Senate Bill 2695, The Equal Opportunity for Students with Special Needs Act, creates a pilot program to give parents the option of withdrawing their child from a public school and receiving an Education Scholarship Account (ESA) with $6,500 to help pay for educational expenses outside the traditional public school. Funds would be distributed through a debit card and used for private school tuition, educational therapies, and tutoring.
SB 2695 has twenty-six (26) separate ACCOUNTABILITY measures to ensure that taxpayer funds are protected.
1) Students must have an active Individualized Education Program (IEP) within the past 18 months are eligible.
2) The pilot program is limited to 500 students in the first year and an additional 500 each year thereafter.
Education Scholarship Account Card
3) Funds are provided through a debit card similar to the one used by teachers for their teacher supply funds.
4) The Department of Finance and Administration (DFA) will manage the cards.
5) The program will be administered by the Department of Education.
6) DFA will pre-authorize categories of educational service providers (such as tutors, therapists, schools, curricula sellers, etc.). The cards will not work at any other type of business. (Meaning: you can’t use it at a liquor store).
7) Funds are distributed in quarterly payments.
8) No new funds are deposited until previous expenditures have been reviewed.
9) Participants must keep and return receipts to ensure compliance with the program.
10) Tuition costs at an accredited private schools.
11) Participating schools must provide parents with details of the school’s programs, qualifications, experience, and capacities to serve students with disabilities.
12) Therapists, tutors, or educational service providers must be licensed and/ or certified.

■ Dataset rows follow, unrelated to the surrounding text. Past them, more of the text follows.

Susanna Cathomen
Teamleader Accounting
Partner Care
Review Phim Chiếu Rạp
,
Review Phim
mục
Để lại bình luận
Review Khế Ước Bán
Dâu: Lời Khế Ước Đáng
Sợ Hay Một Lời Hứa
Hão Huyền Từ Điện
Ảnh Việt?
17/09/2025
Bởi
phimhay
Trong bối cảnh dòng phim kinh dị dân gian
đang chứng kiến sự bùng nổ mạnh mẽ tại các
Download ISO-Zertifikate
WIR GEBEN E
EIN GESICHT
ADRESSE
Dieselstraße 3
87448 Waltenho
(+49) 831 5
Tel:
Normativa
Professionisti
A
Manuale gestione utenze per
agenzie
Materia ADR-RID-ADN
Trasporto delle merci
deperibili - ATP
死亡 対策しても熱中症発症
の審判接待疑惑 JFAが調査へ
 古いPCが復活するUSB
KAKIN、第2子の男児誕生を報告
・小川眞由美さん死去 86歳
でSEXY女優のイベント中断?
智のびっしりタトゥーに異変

13) Assistive technology must have been deemed essential by a licensed professional.
14) No sharing of money is allowed between a provider and a program participant.
15) There will be a phone/ Internet hotline for anonymous reporting of suspected abuses.

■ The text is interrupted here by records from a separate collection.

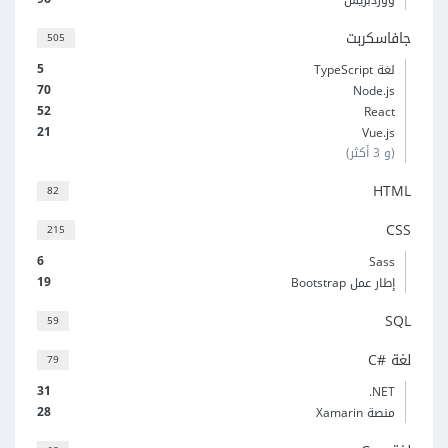
ووردبريس
جافاسكربت
505
5
لغة TypeScript
70
Node.js
52
React
21
Vue.js
(و 3 أكثر)
HTML
82
CSS
215
6
Sass
19
إطار عمل Bootstrap
SQL
59
لغة C#‎
79
31
‎.NET
28
منصة Xamarin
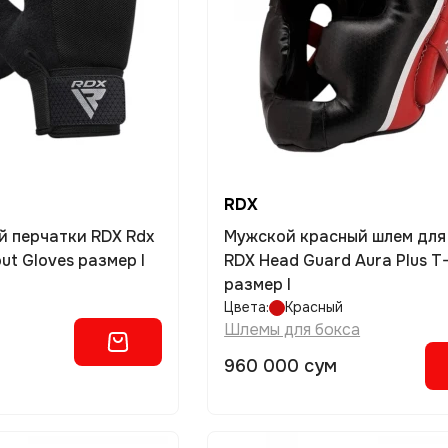
RDX
й перчатки RDX Rdx
Мужской красный шлем для
t Gloves размер l
RDX Head Guard Aura Plus T
размер l
Цвета:
Красный
Шлемы для бокса
960 000 сум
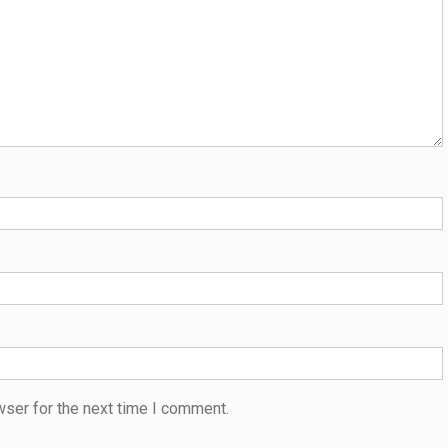
wser for the next time I comment.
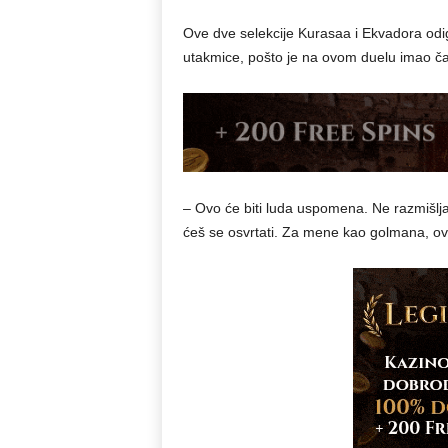
Ove dve selekcije Kurasaa i Ekvadora odi
utakmice, pošto je na ovom duelu imao č
– Ovo će biti luda uspomena. Ne razmišljaš
ćeš se osvrtati. Za mene kao golmana, ov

16) If suspicious expenditures appear, additional documentation will be required, and quarterly payments will be suspended until the issue is resolved.
17) If there is fraud, the student is disqualified from participation in the program and the student’s ESA is closed.

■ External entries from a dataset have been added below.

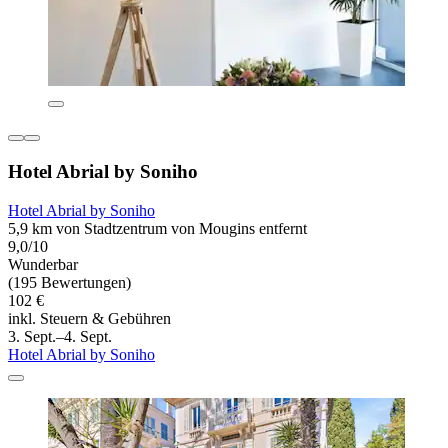
Hotel Abrial by Soniho
Hotel Abrial by Soniho
5,9 km von Stadtzentrum von Mougins entfernt
9,0/10
Wunderbar
(195 Bewertungen)
102 €
inkl. Steuern & Gebühren
3. Sept.–4. Sept.
Hotel Abrial by Soniho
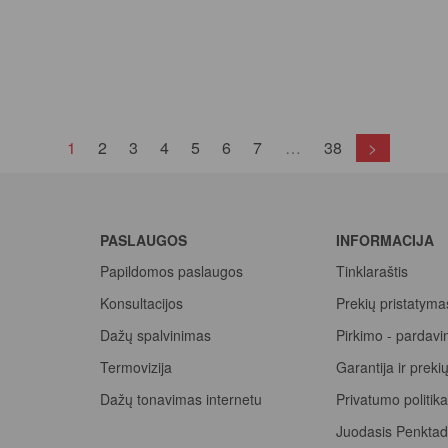
(current)
1
2
3
4
5
6
7
…
38
>
PASLAUGOS
INFORMACIJA
Papildomos paslaugos
Tinklaraštis
Konsultacijos
Prekių pristatyma
Dažų spalvinimas
Pirkimo - pardavi
Termovizija
Garantija ir prek
Dažų tonavimas internetu
Privatumo politik
Juodasis Penktad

18) The same is true if parents unintentionally make impermissible purchases more than twice in a year, even if fraud is not present.
19) Three spending offenses within a consecutive three-year period shall disqualify the parent’s student from participating in the program.
20) Educational service providers can be removed and barred from the program if they are violating the law.
21) Abuse, fraud, or misuse will be reported to law enforcement officials.
22) ESAs will be audited annually.
23) Random audits will be performed throughout the year.
24) The Joint Legislative Committee on Performance Evaluation and Expenditure Review (PEER) shall prepare a biannual report beginning to assess the sufficiency of funding for ESAs and recommend any changes in state law or policy necessary to improve the program.
25) The bill includes a 5-year sunset provision, requiring the legislature to act to continue it.
26) Every 3 years a student must be re-evaluated to determine if they are still eligible.